RAW DATA:

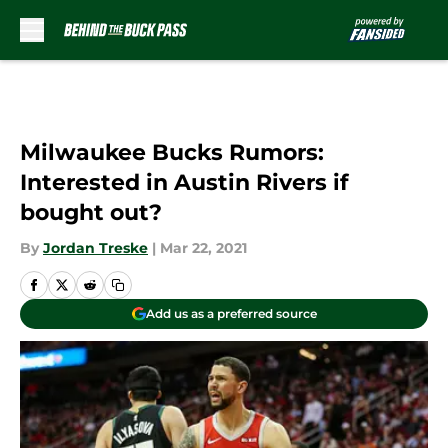
Skip to main content
Milwaukee Bucks Rumors:
Interested in Austin Rivers if
bought out?
By
Jordan Treske
|
Mar 22, 2021
Add us as a preferred source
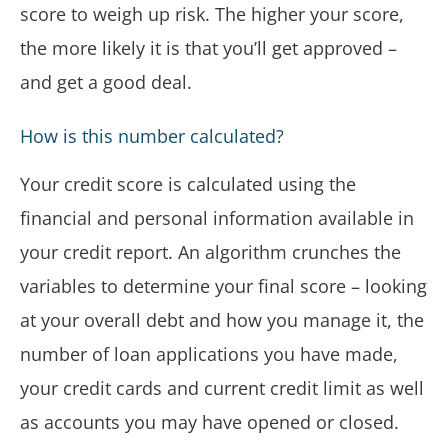
score to weigh up risk. The higher your score,
the more likely it is that you’ll get approved –
and get a good deal.
How is this number calculated?
Your credit score is calculated using the
financial and personal information available in
your credit report. An algorithm crunches the
variables to determine your final score – looking
at your overall debt and how you manage it, the
number of loan applications you have made,
your credit cards and current credit limit as well
as accounts you may have opened or closed.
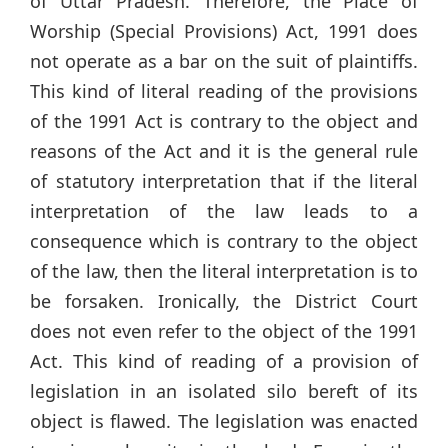
of Uttar Pradesh. Therefore, the Place of
Worship (Special Provisions) Act, 1991 does
not operate as a bar on the suit of plaintiffs.
This kind of literal reading of the provisions
of the 1991 Act is contrary to the object and
reasons of the Act and it is the general rule
of statutory interpretation that if the literal
interpretation of the law leads to a
consequence which is contrary to the object
of the law, then the literal interpretation is to
be forsaken. Ironically, the District Court
does not even refer to the object of the 1991
Act. This kind of reading of a provision of
legislation in an isolated silo bereft of its
object is flawed. The legislation was enacted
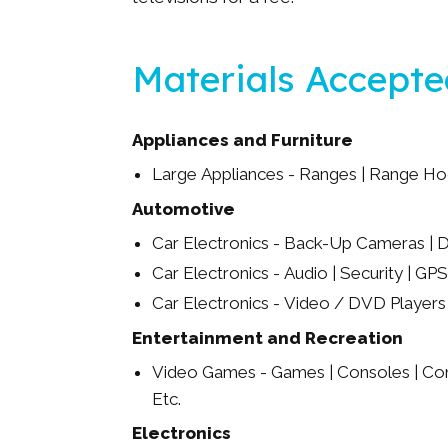
Materials Accept
Appliances and Furniture
Large Appliances - Ranges | Range Ho
Automotive
Car Electronics - Back-Up Cameras | D
Car Electronics - Audio | Security | GPS
Car Electronics - Video / DVD Players
Entertainment and Recreation
Video Games - Games | Consoles | Cont
Etc.
Electronics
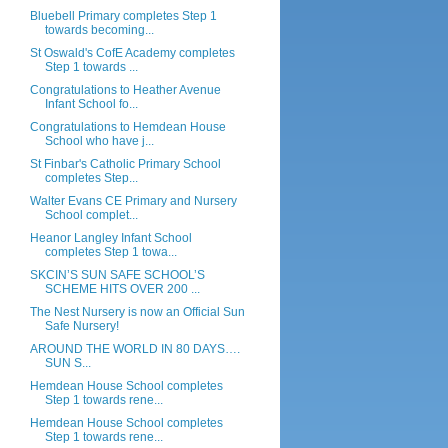
Bluebell Primary completes Step 1
towards becoming...
St Oswald's CofE Academy completes
Step 1 towards ...
Congratulations to Heather Avenue
Infant School fo...
Congratulations to Hemdean House
School who have j...
St Finbar's Catholic Primary School
completes Step...
Walter Evans CE Primary and Nursery
School complet...
Heanor Langley Infant School
completes Step 1 towa...
SKCIN’S SUN SAFE SCHOOL’S
SCHEME HITS OVER 200 ...
The Nest Nursery is now an Official Sun
Safe Nursery!
AROUND THE WORLD IN 80 DAYS….
SUN S...
Hemdean House School completes
Step 1 towards rene...
Hemdean House School completes
Step 1 towards rene...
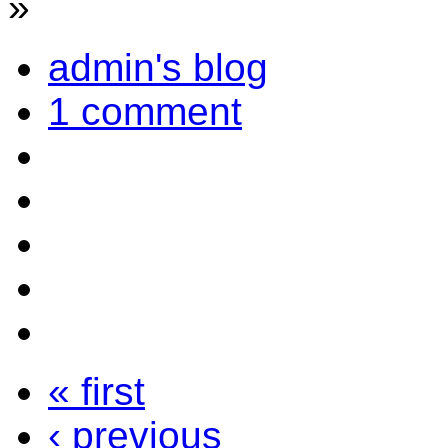
»
admin's blog
1 comment
« first
‹ previous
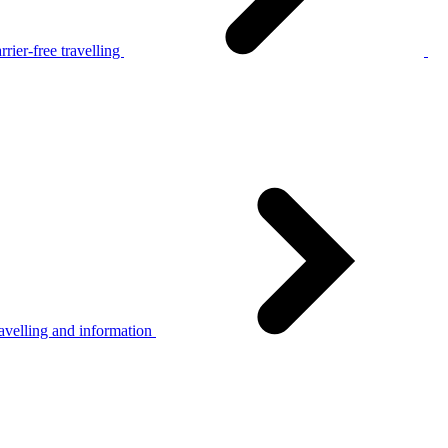
rier-free travelling
avelling and information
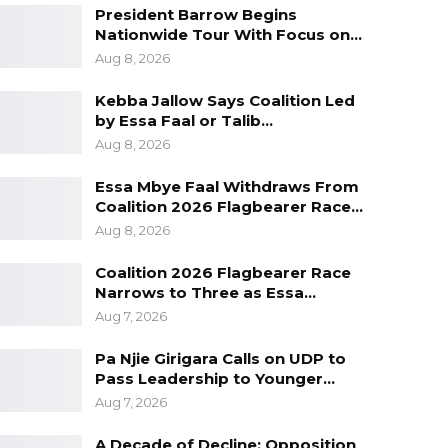
President Barrow Begins
Nationwide Tour With Focus on…
Aug 8, 2026
Kebba Jallow Says Coalition Led
by Essa Faal or Talib…
Aug 8, 2026
Essa Mbye Faal Withdraws From
Coalition 2026 Flagbearer Race…
Aug 8, 2026
Coalition 2026 Flagbearer Race
Narrows to Three as Essa…
Aug 7, 2026
Pa Njie Girigara Calls on UDP to
Pass Leadership to Younger…
Aug 7, 2026
A Decade of Decline: Opposition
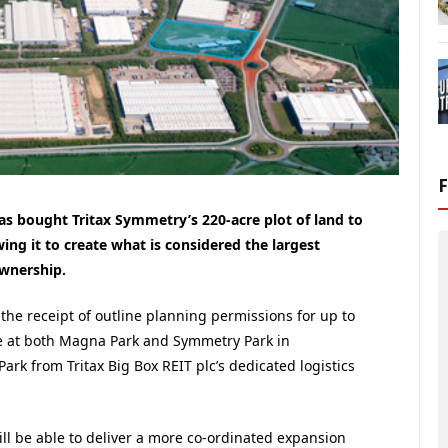
as bought Tritax Symmetry’s 220-acre plot of land to
ng it to create what is considered the largest
ownership.
the receipt of outline planning permissions for up to
ace at both Magna Park and Symmetry Park in
rk from Tritax Big Box REIT plc’s dedicated logistics
will be able to deliver a more co-ordinated expansion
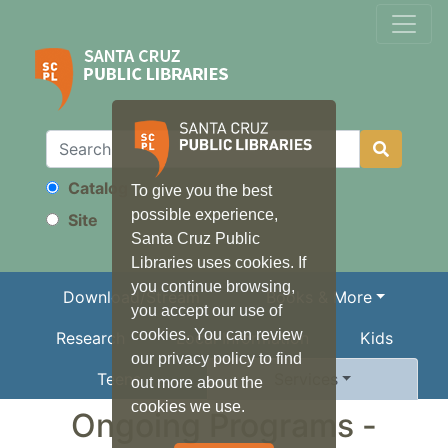
Catalog
To give you the best
Search
possible experience,
Site
Santa Cruz Public
Libraries uses cookies. If
you continue browsing,
Download/Stream
Books & More
you accept our use of
cookies. You can review
Research
Local Information
Kids
our privacy policy to find
Teens
Services
out more about the
cookies we use.
Ongoing Programs -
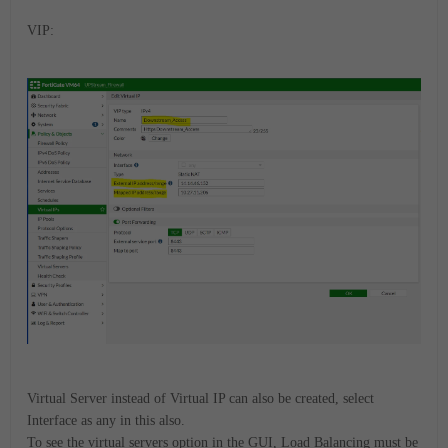
VIP:
Virtual Server instead of Virtual IP can also be created, select
Interface as any in this also.
To see the virtual servers option in the GUI, Load Balancing must be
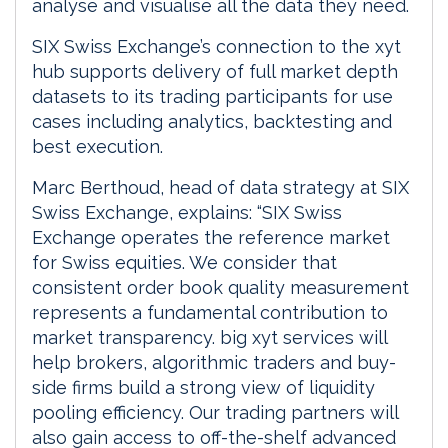
analyse and visualise all the data they need.
SIX Swiss Exchange’s connection to the xyt
hub supports delivery of full market depth
datasets to its trading participants for use
cases including analytics, backtesting and
best execution.
Marc Berthoud, head of data strategy at SIX
Swiss Exchange, explains: “SIX Swiss
Exchange operates the reference market
for Swiss equities. We consider that
consistent order book quality measurement
represents a fundamental contribution to
market transparency. big xyt services will
help brokers, algorithmic traders and buy-
side firms build a strong view of liquidity
pooling efficiency. Our trading partners will
also gain access to off-the-shelf advanced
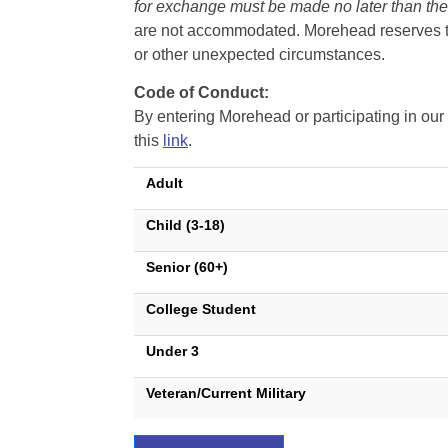
for exchange must be made no later than the d
are not accommodated. Morehead reserves the 
or other unexpected circumstances.
Code of Conduct:
By entering Morehead or participating in o
this
link
.
Adult
Child (3-18)
Senior (60+)
College Student
Under 3
Veteran/Current Military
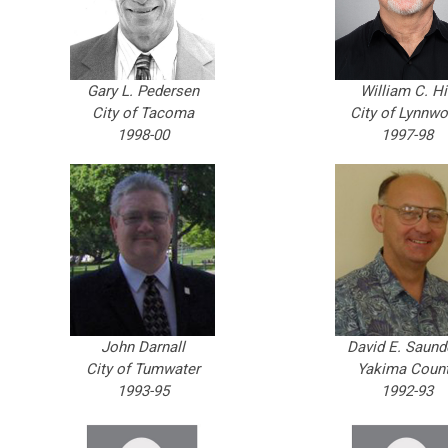
Gary L. Pedersen
William C. Hi
City of Tacoma
City of Lynnw
1998-00
1997-98
John Darnall
David E. Saund
City of Tumwater
Yakima Coun
1993-95
1992-93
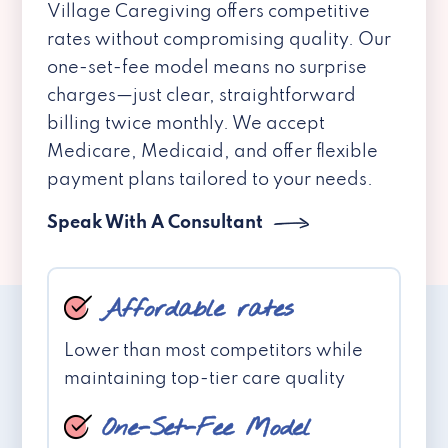
Village Caregiving offers competitive
rates without compromising quality. Our
one-set-fee model means no surprise
charges—just clear, straightforward
billing twice monthly. We accept
Medicare, Medicaid, and offer flexible
payment plans tailored to your needs.
Speak With A Consultant
Affordable rates
Lower than most competitors while
maintaining top-tier care quality
One-Set-Fee Model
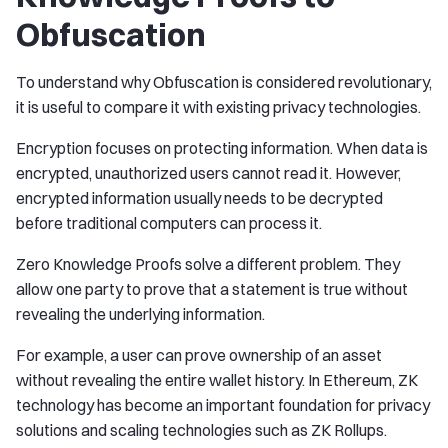
Obfuscation
To understand why Obfuscation is considered revolutionary,
it is useful to compare it with existing privacy technologies.
Encryption focuses on protecting information. When data is
encrypted, unauthorized users cannot read it. However,
encrypted information usually needs to be decrypted
before traditional computers can process it.
Zero Knowledge Proofs solve a different problem. They
allow one party to prove that a statement is true without
revealing the underlying information.
For example, a user can prove ownership of an asset
without revealing the entire wallet history. In Ethereum, ZK
technology has become an important foundation for privacy
solutions and scaling technologies such as ZK Rollups.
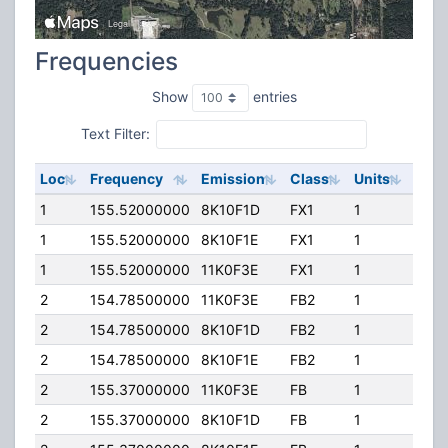
Frequencies
Show
entries
Text Filter:
Loc
Frequency
Emission
Class
Units
ERP
1
155.52000000
8K10F1D
FX1
1
169.
1
155.52000000
8K10F1E
FX1
1
169.
1
155.52000000
11K0F3E
FX1
1
169.
2
154.78500000
11K0F3E
FB2
1
120.
2
154.78500000
8K10F1D
FB2
1
120.
2
154.78500000
8K10F1E
FB2
1
120.
2
155.37000000
11K0F3E
FB
1
120.
2
155.37000000
8K10F1D
FB
1
120.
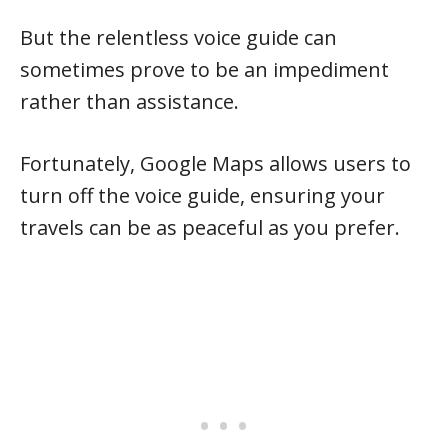
But the relentless voice guide can
sometimes prove to be an impediment
rather than assistance.
Fortunately, Google Maps allows users to
turn off the voice guide, ensuring your
travels can be as peaceful as you prefer.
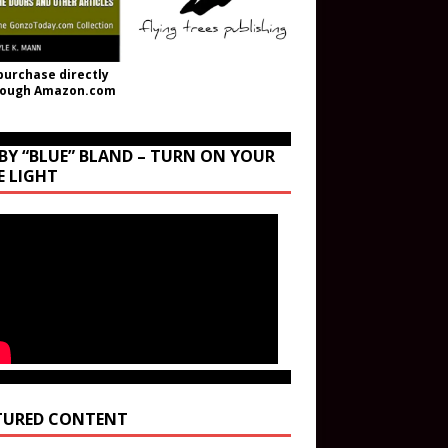
purchase directly
rough Amazon.com
BY “BLUE” BLAND – TURN ON YOUR
E LIGHT
TURED CONTENT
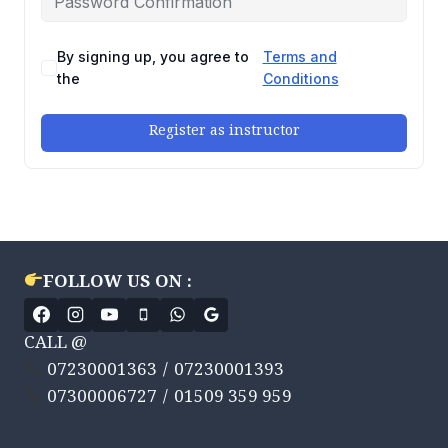
By signing up, you agree to
Terms and
the
Conditions
Register as instructor
FOLLOW US ON :
CALL @
07230001363 / 07230001393
07300006727 / 01509 359 959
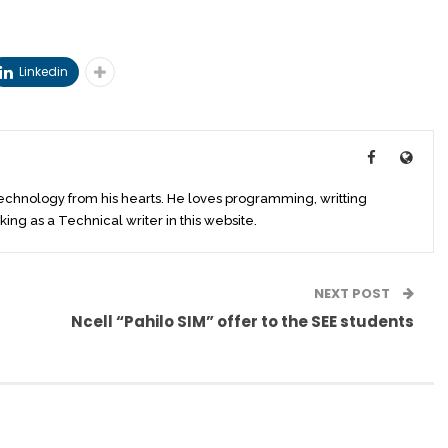
Linkedin
technology from his hearts. He loves programming, writting
king as a Technical writer in this website.
NEXT POST
Ncell “Pahilo SIM” offer to the SEE students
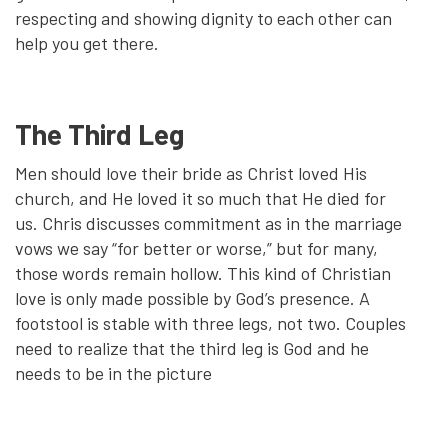
respecting and showing dignity to each other can
help you get there.
The Third Leg
Men should love their bride as Christ loved His
church, and He loved it so much that He died for
us. Chris discusses commitment as in the marriage
vows we say “for better or worse,” but for many,
those words remain hollow. This kind of Christian
love is only made possible by God’s presence. A
footstool is stable with three legs, not two. Couples
need to realize that the third leg is God and he
needs to be in the picture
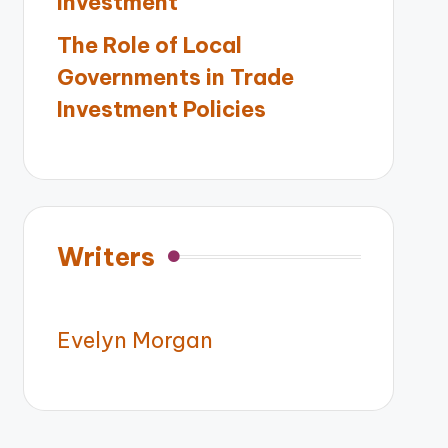
Investment
The Role of Local
Governments in Trade
Investment Policies
Writers
Evelyn Morgan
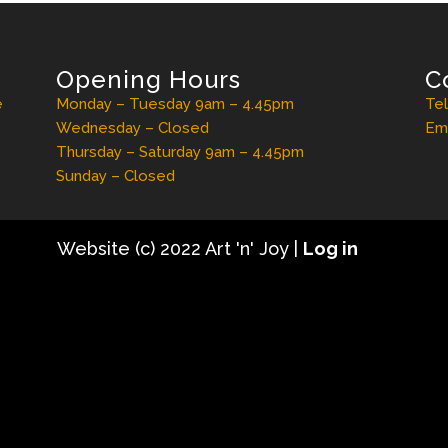
Opening Hours
C
e
Monday – Tuesday 9am – 4.45pm
Te
Wednesday – Closed
Ema
Thursday – Saturday 9am – 4.45pm
Sunday – Closed
Website (c) 2022 Art 'n' Joy |
Log in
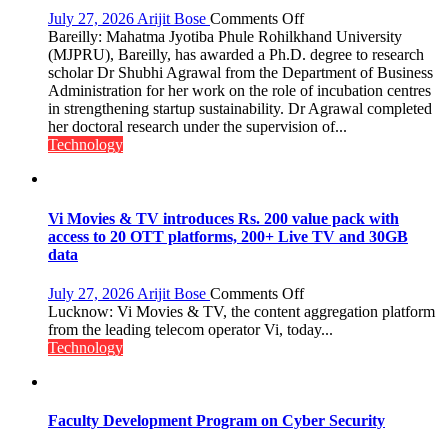
on
July 27, 2026
Arijit Bose
Comments Off
MJPRU
Bareilly: Mahatma Jyotiba Phule Rohilkhand University
Scholar
(MJPRU), Bareilly, has awarded a Ph.D. degree to research
Shubhi
scholar Dr Shubhi Agrawal from the Department of Business
Agrawal
Administration for her work on the role of incubation centres
Awarded
in strengthening startup sustainability. Dr Agrawal completed
Ph.D.
her doctoral research under the supervision of...
for
Technology
Research
on
Startup
Sustainability
Vi Movies & TV introduces Rs. 200 value pack with
access to 20 OTT platforms, 200+ Live TV and 30GB
data
on
July 27, 2026
Arijit Bose
Comments Off
Vi
Lucknow: Vi Movies & TV, the content aggregation platform
Movies
from the leading telecom operator Vi, today...
&
Technology
TV
introduces
Rs.
200
Faculty Development Program on Cyber Security
value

WHAT THE TASK REQUIRES: Return each line above where the word "Security" shows up.

SOLVED PROBLEM:
Car Electronics - Audio | Security | GPS
Faculty Development Program on Cyber Security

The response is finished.